■ **WHAT YOU ARE ASKED TO DO**
Among the lines of the material, copy those that hold the string "agent".
*** Opening DATA FOR ANALYSIS ***
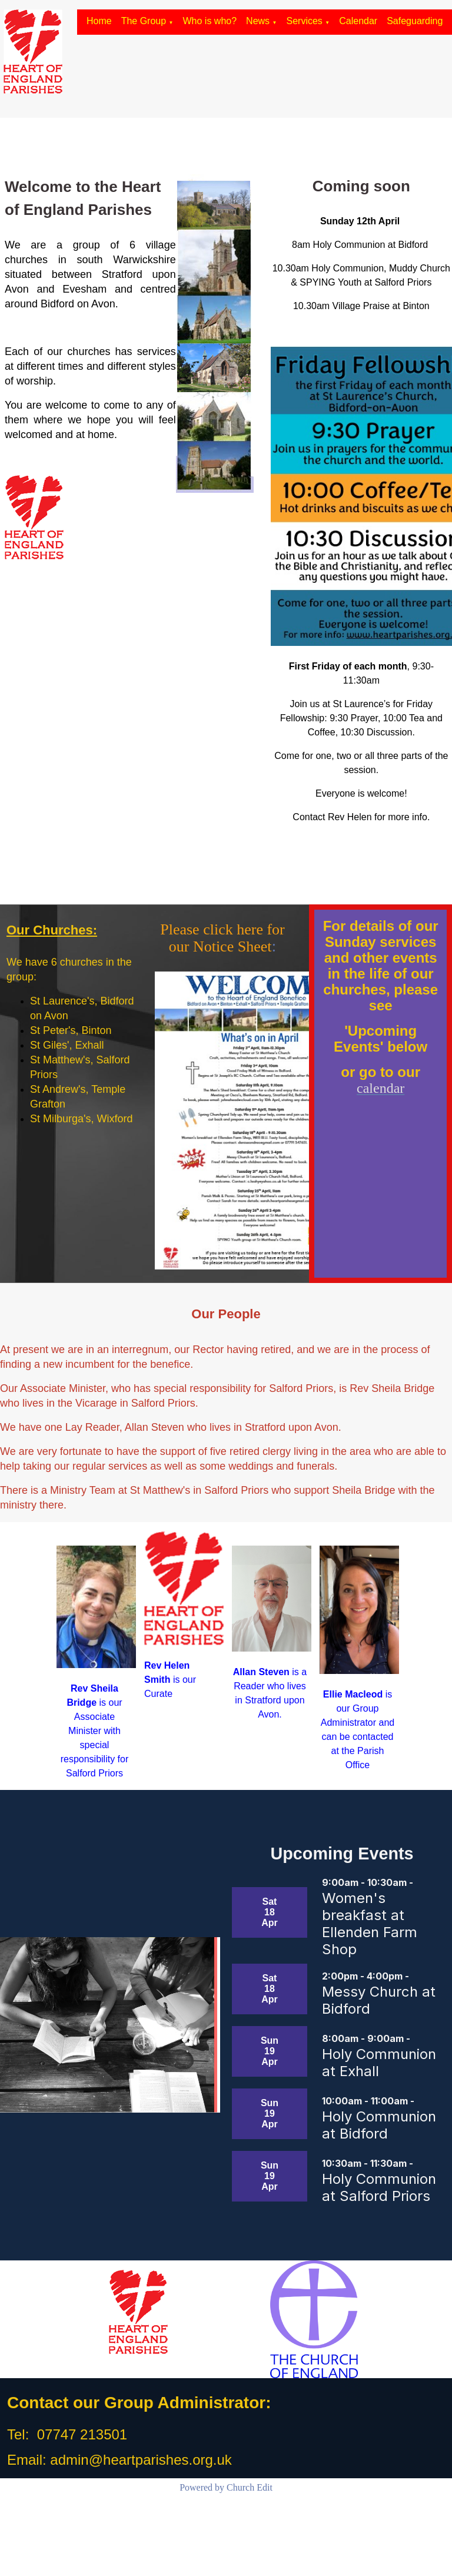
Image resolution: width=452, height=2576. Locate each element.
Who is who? (210, 21)
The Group (143, 21)
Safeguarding (415, 21)
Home (99, 21)
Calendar (358, 21)
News (258, 21)
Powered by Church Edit (226, 2487)
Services (305, 21)
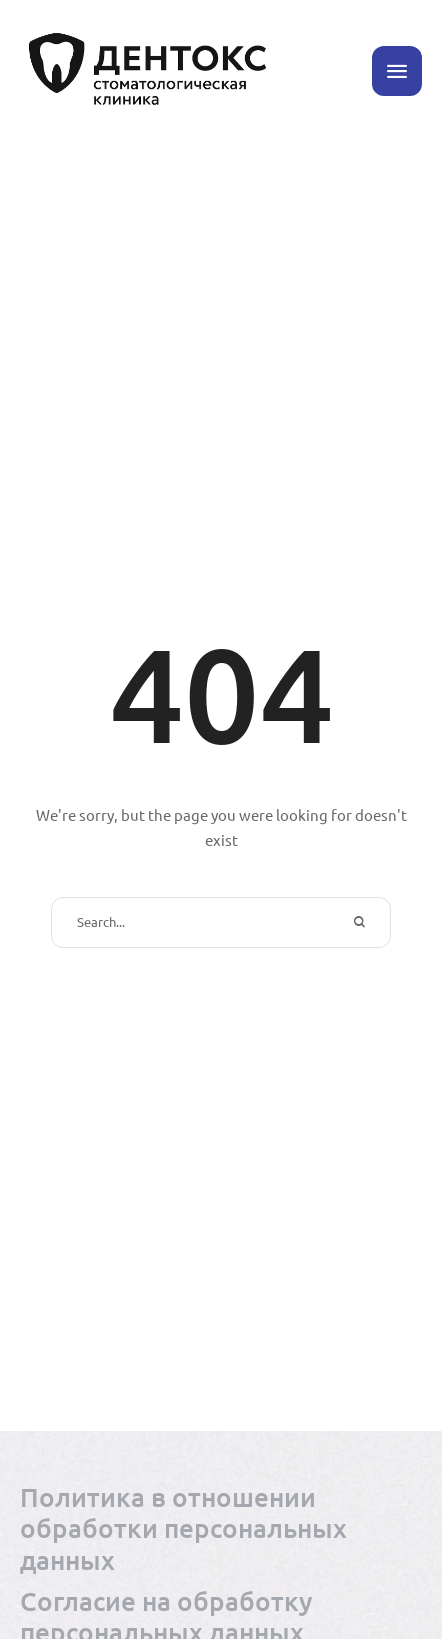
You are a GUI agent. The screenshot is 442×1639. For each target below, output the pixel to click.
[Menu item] (221, 1528)
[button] (397, 71)
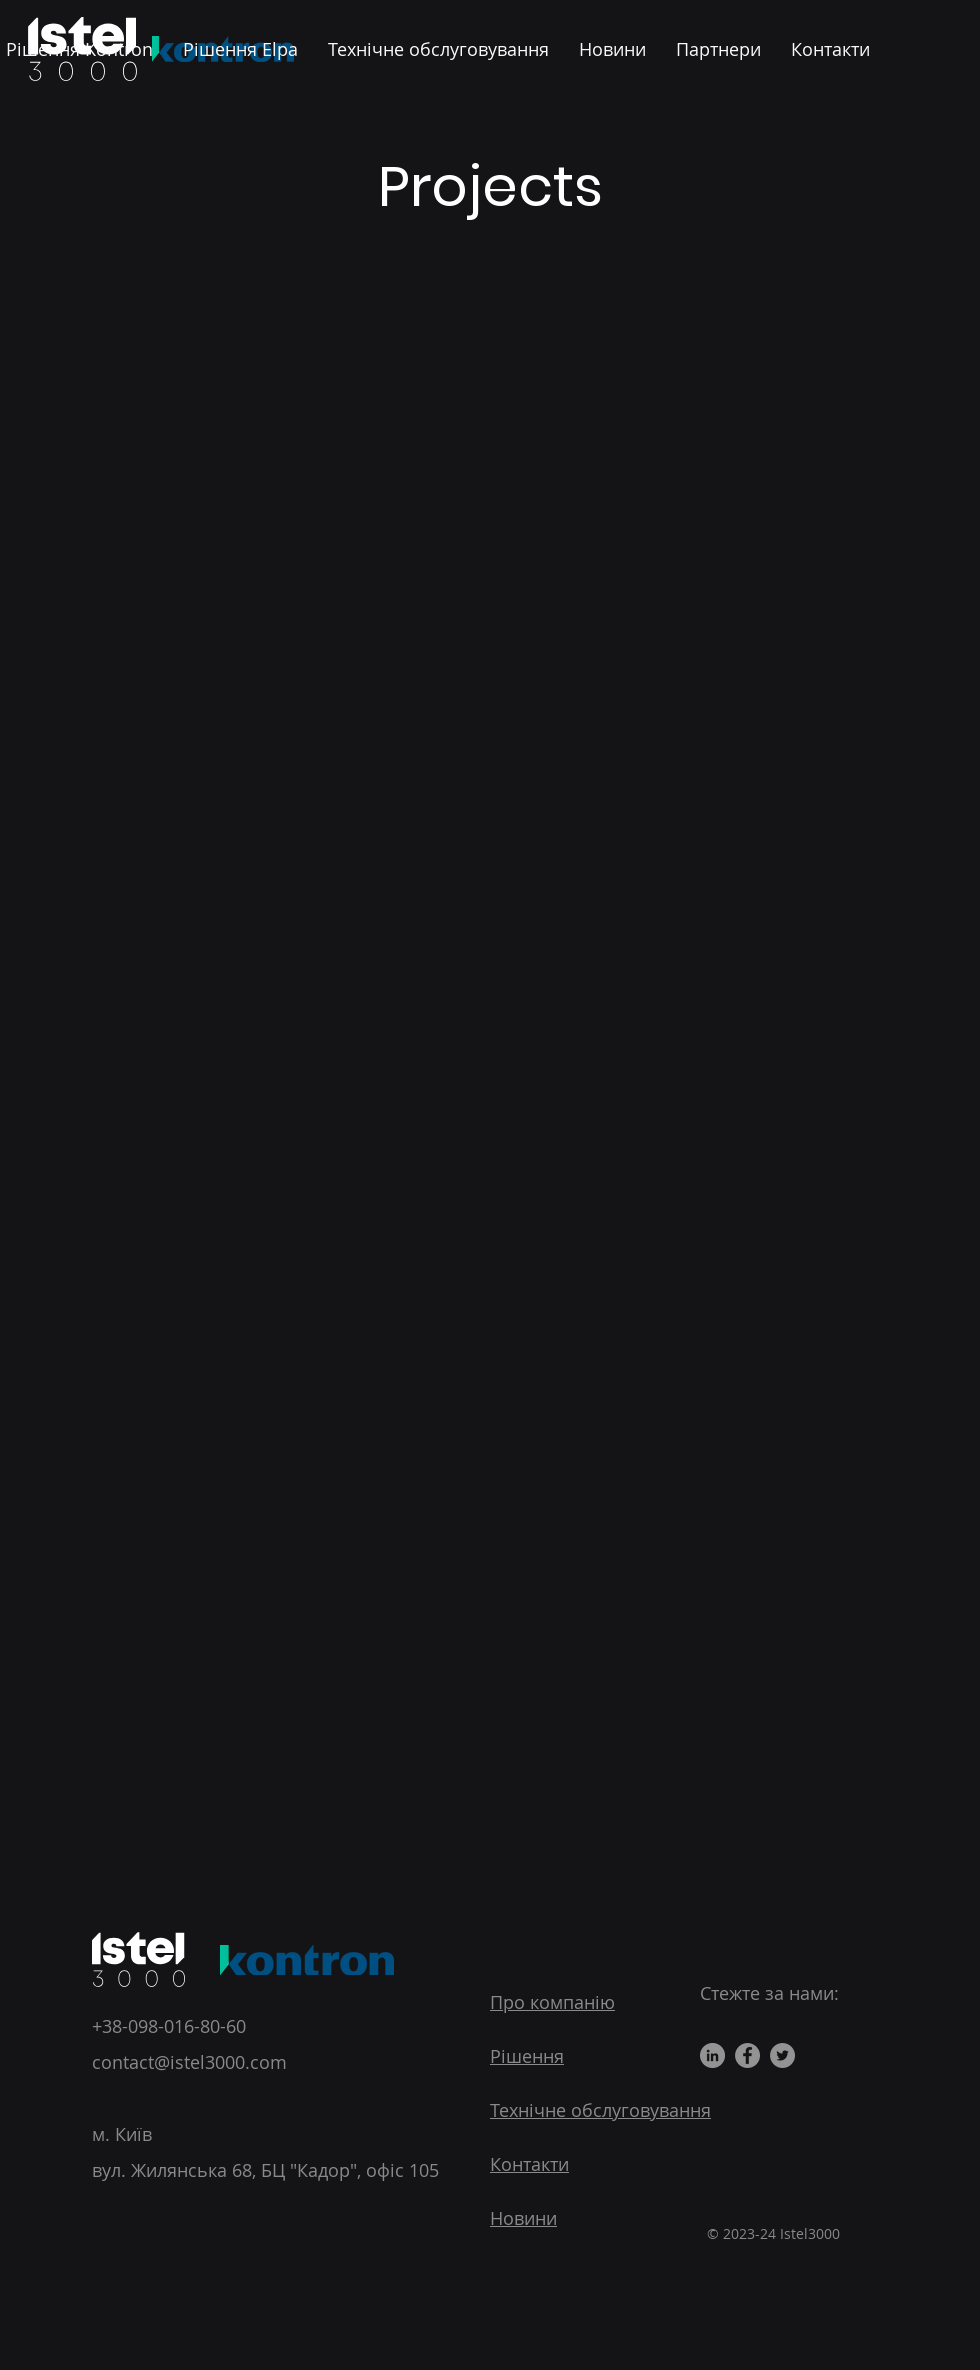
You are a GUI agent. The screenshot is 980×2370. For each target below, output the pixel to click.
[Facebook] (747, 2055)
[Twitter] (782, 2055)
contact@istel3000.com (189, 2062)
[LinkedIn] (712, 2055)
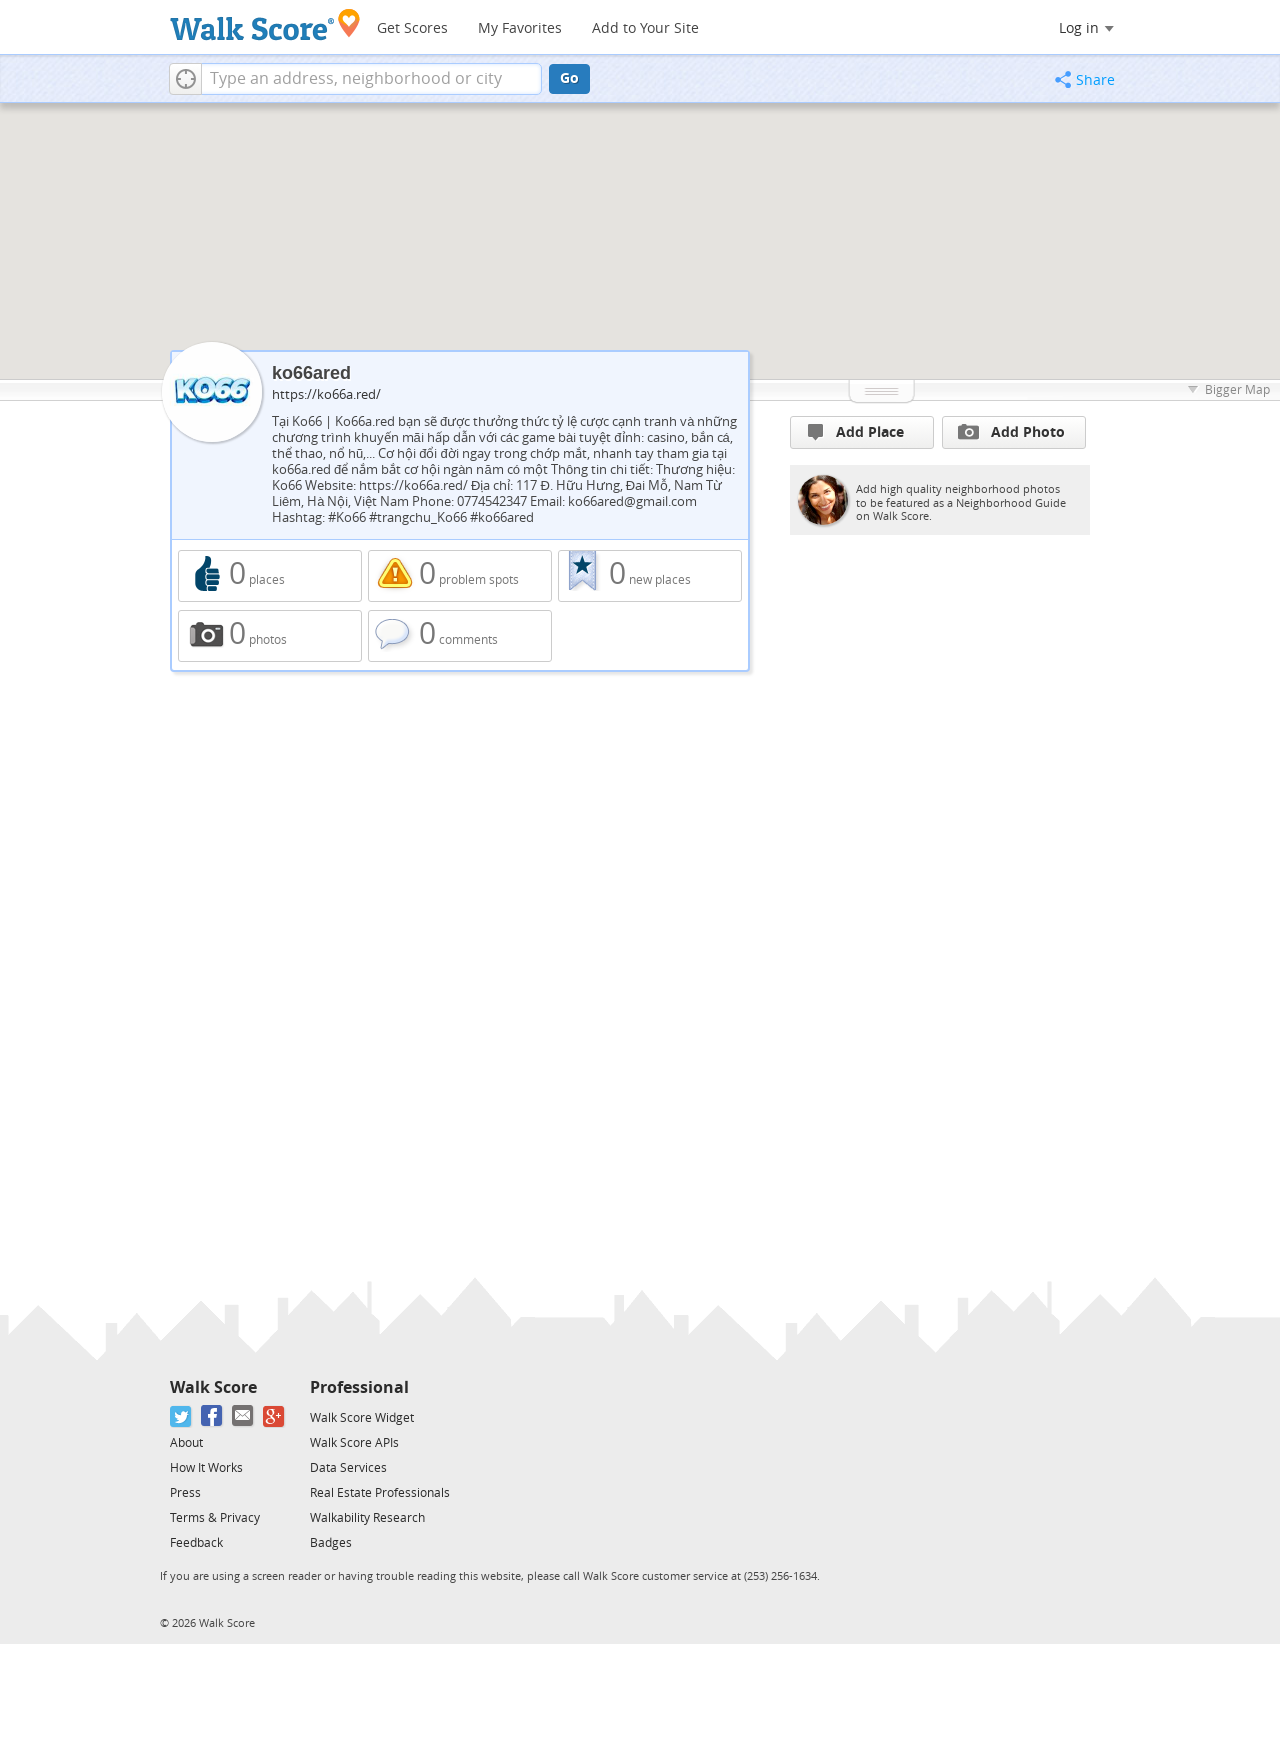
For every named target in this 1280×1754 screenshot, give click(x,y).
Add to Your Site (645, 28)
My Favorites (520, 28)
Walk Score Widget (362, 1418)
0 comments (460, 636)
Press (185, 1493)
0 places (270, 576)
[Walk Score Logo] (265, 24)
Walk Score (213, 1387)
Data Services (348, 1468)
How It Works (206, 1468)
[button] (185, 79)
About (186, 1443)
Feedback (196, 1543)
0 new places (650, 576)
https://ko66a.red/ (326, 394)
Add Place (856, 432)
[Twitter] (181, 1416)
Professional (359, 1387)
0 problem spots (460, 576)
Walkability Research (367, 1518)
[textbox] (371, 79)
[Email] (243, 1416)
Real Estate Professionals (380, 1493)
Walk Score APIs (354, 1443)
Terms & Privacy (215, 1518)
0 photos (270, 636)
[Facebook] (212, 1416)
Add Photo (1011, 432)
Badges (331, 1543)
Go (569, 78)
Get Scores (412, 28)
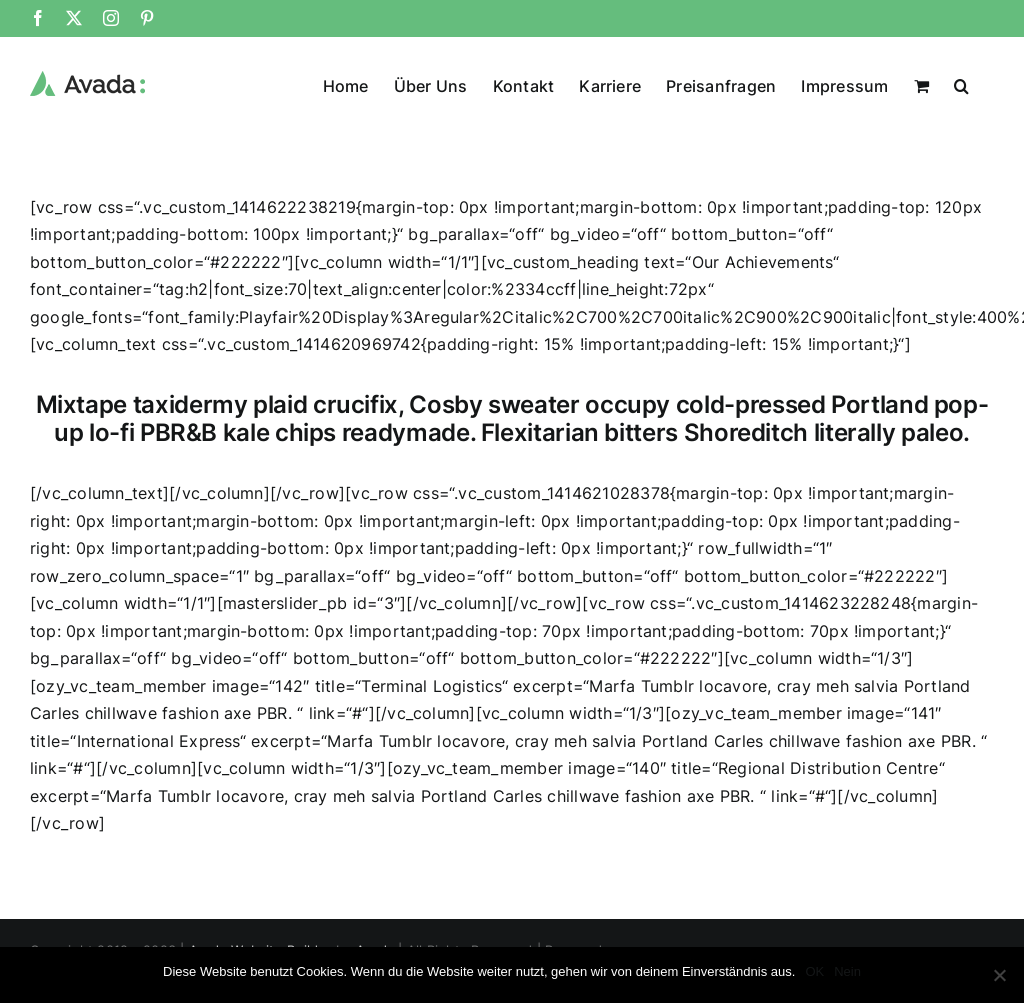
*** Closing DATA FOR ANALYSIS ***
■ **ANSWER SPACE**
You are a GUI agent. The screenshot is 442×1639. For each target below, output the pixel to click.
You are a GUI agent. The screenshot is 980×2370. For each target below, output the pixel to click.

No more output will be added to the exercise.